Let me start off by saying that I don’t know why it has taken me so long to watch this movie. After recently seeing Under the Skin (review to come soon), it seemed like an interesting follow-up. It just so happens that the voluptuous and dominating Scarlett Johansson stars in both films. But more importantly, both films feature females as a luring device for men. That is not to say that a surreal, sci-fi mind-bender like Under the Skin bears any resemblance to the amped-up in-your-face realism of Don Jon.
The film is advertised in trailers as a pure entertainment piece. It promises porn, masculinity, and Jersey Shore accents. But from the film’s opening, which features stills and clips of over-sexualized women from various media sources, we know that Gordon-Levitt has a different agenda. The young director hooks his audience with graphic images, allowing us to see through Don Jon’s eyes, and keeps our attention as he reveals his satirical purpose.
Don Jon, the main character, is a slick player who treats women like inanimate objects and seems to live off testosterone alone. He lives his life in a series of rituals: everything from attending church to seeing friends and family is calculated. He owns his own life, until Barbara Sugarman (played by Scarlett Johansson) enters the picture. Temptation and sex appeal take control, and Jon finds himself doing anything that Barbara desires just to get into bed with her. Of course, it turns out that Barbara is using Jon as much as he is using her. This is not a one-sided love story. In fact, it’s not much of a love story at all.

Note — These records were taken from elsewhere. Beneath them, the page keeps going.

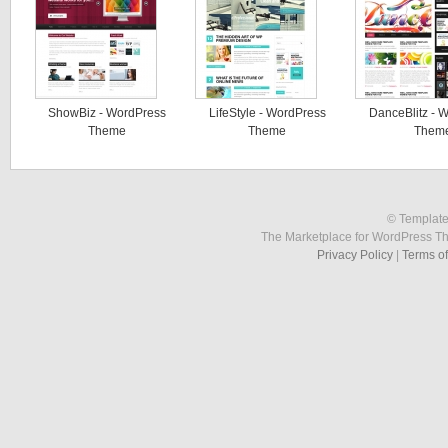
ShowBiz - WordPress
LifeStyle - WordPress
DanceBlitz - 
Theme
Theme
Them
© Template
The Marketplace for WordPress T
Privacy Policy
|
Terms o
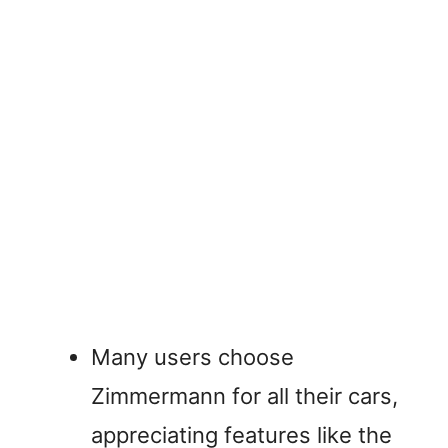
Many users choose
Zimmermann for all their cars,
appreciating features like the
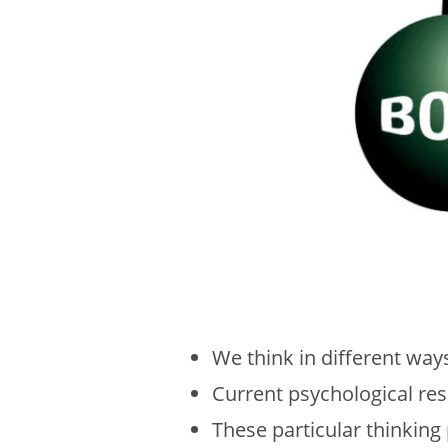
We think in different wa
Current psychological res
These particular thinking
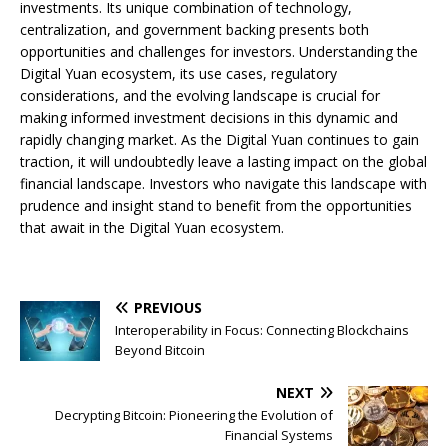
investments. Its unique combination of technology,
centralization, and government backing presents both
opportunities and challenges for investors. Understanding the
Digital Yuan ecosystem, its use cases, regulatory
considerations, and the evolving landscape is crucial for
making informed investment decisions in this dynamic and
rapidly changing market. As the Digital Yuan continues to gain
traction, it will undoubtedly leave a lasting impact on the global
financial landscape. Investors who navigate this landscape with
prudence and insight stand to benefit from the opportunities
that await in the Digital Yuan ecosystem.
PREVIOUS
Interoperability in Focus: Connecting Blockchains
Beyond Bitcoin
NEXT
Decrypting Bitcoin: Pioneering the Evolution of
Financial Systems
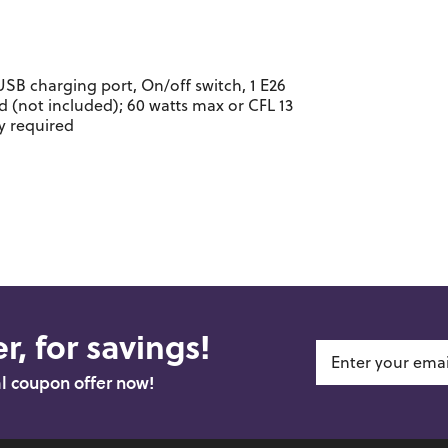
USB charging port, On/off switch, 1 E26
(not included); 60 watts max or CFL 13
y required
r, for savings!
al coupon offer now!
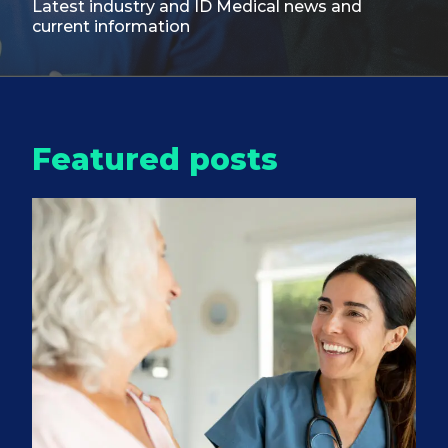
Latest industry and ID Medical
news and
current information
Featured posts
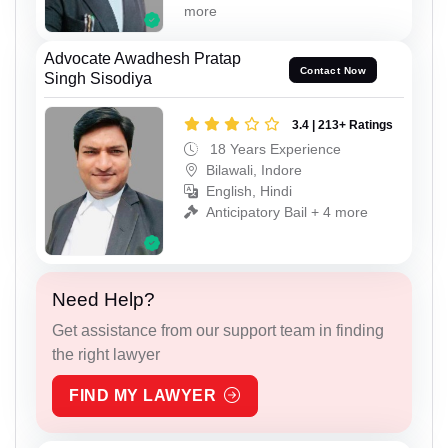
more
Advocate Awadhesh Pratap
Contact Now
Singh Sisodiya
3.4 | 213+ Ratings
18 Years Experience
Bilawali, Indore
English, Hindi
Anticipatory Bail + 4 more
Need Help?
Get assistance from our support team in finding
the right lawyer
FIND MY LAWYER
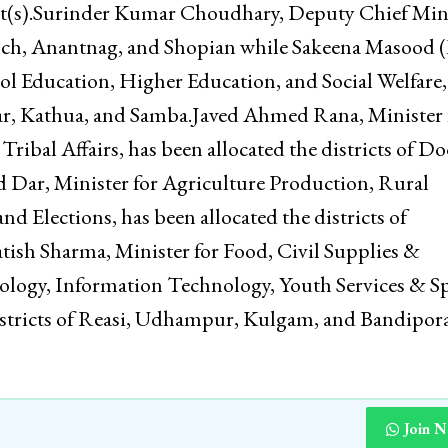
related matters of the respective districts.According
ocated the districts, as indicated against each, for en
of developmental programs, closer monitoring of pu
trict(s).Surinder Kumar Choudhary, Deputy Chief Mini
onch, Anantnag, and Shopian while Sakeena Masood (
l Education, Higher Education, and Social Welfare,
agar, Kathua, and Samba.Javed Ahmed Rana, Minister 
ribal Affairs, has been allocated the districts of Do
 Dar, Minister for Agriculture Production, Rural
 Elections, has been allocated the districts of
sh Sharma, Minister for Food, Civil Supplies &
ology, Information Technology, Youth Services & Sp
districts of Reasi, Udhampur, Kulgam, and Bandipo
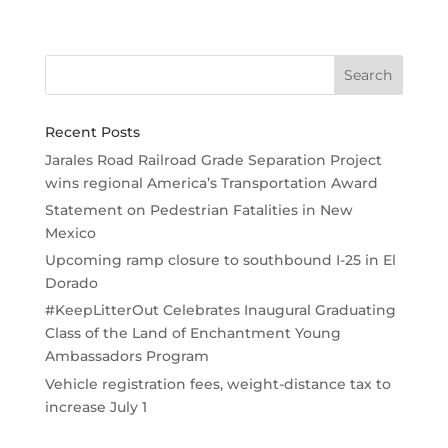
Recent Posts
Jarales Road Railroad Grade Separation Project
wins regional America’s Transportation Award
Statement on Pedestrian Fatalities in New
Mexico
Upcoming ramp closure to southbound I-25 in El
Dorado
#KeepLitterOut Celebrates Inaugural Graduating
Class of the Land of Enchantment Young
Ambassadors Program
Vehicle registration fees, weight-distance tax to
increase July 1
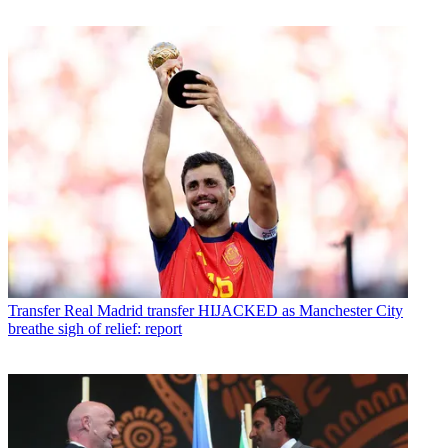
Transfer
Real Madrid transfer HIJACKED as Manchester City
breathe sigh of relief: report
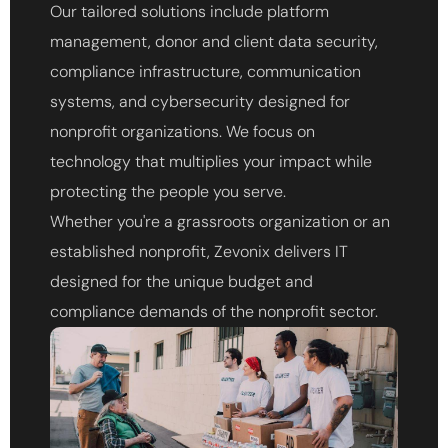
Our tailored solutions include platform
management, donor and client data security,
compliance infrastructure, communication
systems, and cybersecurity designed for
nonprofit organizations. We focus on
technology that multiplies your impact while
protecting the people you serve.
Whether you're a grassroots organization or an
established nonprofit, Zevonix delivers IT
designed for the unique budget and
compliance demands of the nonprofit sector.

The screenplay and camera work are kept relatively simple, which is expected for a film like this. Any sexist or crude remarks I can chalk up to extremist characters and the film’s satirical nature. The narration is straight and to-the-point. Many of the shots are filmed in flat light, with grey tones, consistent with the film’s mood. However, many of these components change when Esther (played by Julianne Moore) enters Jon’s life.
Moore’s performance is wonderful, as always, but it feels as though her character’s entrance into the storyline is too little too late. Gordon-Levitt rushes the title character’s transformation, and the result is somewhat phony and confusing. By the end of the film, it’s obvious that the actor-director has bitten off more than he can chew; his thematic ambitions outweigh the limitations of his primitive script.
As a rookie in the film production business, Gordon-Levitt deserves a free pass. After all, he created a film that was refreshingly open, raw and admittedly very engaging. He makes you listen, a feat that would earn any established director bragging rights. But unlike his arrogant main character, Joseph Gordon-Levitt would humbly accept the praise.